Individual board members were elected with approval rates ranging between 87-98%, according to preliminary results. Exxon said the board was elected with between 91-99% support and a collective average of 96% last year.
Exxon investors also voted down three ESG-related shareholder proposals at the company’s Wednesday meeting. The company faced resolutions to issue reports on: its median and adjusted pay gaps by race and gender, which received 20% support; whether a drastic reduction in virgin plastic demand would affect the company’s finances, which received 21% support; and its social impact on workers and communities due to closures or energy transitions, which only garnered support from 7% of investors.
At the meeting, Woods decried proposals by “serial proponents,” or investors the board believes submit proposals each year to further their own agendas. This mirrored sentiments shared by the board in the company’s proxy materials, where it accused climate or ESG-focused groups of abusing the proposal process as currently structured.
“We believe that the shareholder proposal process as it is currently being applied is not serving the best interest of investors,” Exxon noted in its proxy materials. “Though the SEC rules have not changed, the interpretation of the rules has, allowing activists from all sides to make the same proposals year after year.”
Proxy Impact, which filed the gender and pay gap resolution, objected to Exxon’s description of the organization as a serial proponent in its proxy materials. The shareholder engagement services organization said at Wednesday’s meeting that this is the first time it has filed a proposal before Exxon’s board.
Exxon’s unpopular shareholder lawsuit
Investors like the California Public Employees’ Retirement System and other state finance officials voiced public opposition to Exxon’s board slate last week due to the oil major’s ongoing lawsuit against ESG-focused investors Arjuna Capital and Follow This. The company has continued to pursue the two shareholders over a proposal they filed asking the energy giant to ramp up scope 1 and 2 emissions reductions targets and set a scope 3 target, in line with industry peers.
Despite Arjuna Capital and Follow This’ decision to rescind their proposal — shortly after Exxon initiated the lawsuit against them — the energy giant has pursued a ruling to ensure similar proposals won’t be filed in the future. A judge ruled last week that Exxon’s suit against Arjuna Capital can continue, though a suit against Dutch investor Follow This was dismissed for lack of jurisdiction.
Exxon first filed the lawsuit against Arjuna Capital and Follow This in January, in a move that broke with established norms. Exxon bypassed seeking a ruling from the Securities and Exchange Commission, the typical forum companies take to have proposals excluded. A global coalition of constitutional investors that represent more than $5.2 billion in assets under management wrote in a securities filing Tuesday that it believes the SEC should remain the primary venue for arbitrating shareholder proposals, criticizing Exxon’s decision to bypass the agency.

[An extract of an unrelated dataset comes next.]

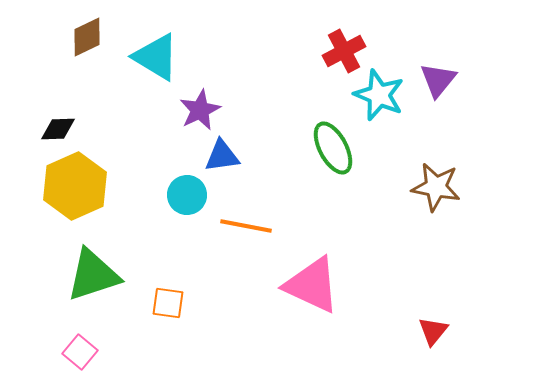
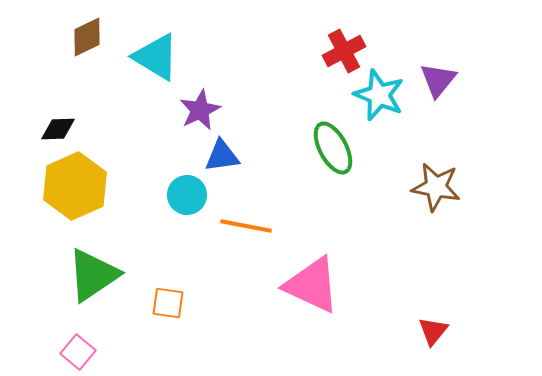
green triangle: rotated 16 degrees counterclockwise
pink square: moved 2 px left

The case may be nearing its end as shareholders and several members of the investor community continue to voice their displeasure over Exxon’s handling of the proceedings.
Arjuna Capital Managing Partner Natasha Lamb wrote a letter to the energy giant Monday — filed with the court the same day — that said the investment firm “cannot alone bear the brunt of Exxon’s war on shareholder rights.” As such, Lamb said Arjuna Capital “unconditionally and irrevocably” promised it will not file any more greenhouse gas or climate related proposals at Exxon.
“Exxon’s insistence on continuing the lawsuit even after Arjuna withdrew the proposal and promised not to refile it is consistent with a strategy to silence all shareholders who may attempt to raise similar concerns,” Lamb wrote.
Lamb concluded the letter with the expectation that “Exxon will now, albeit belatedly, do what justice and a respect for the rights of shareholders require and withdraw its lawsuit.”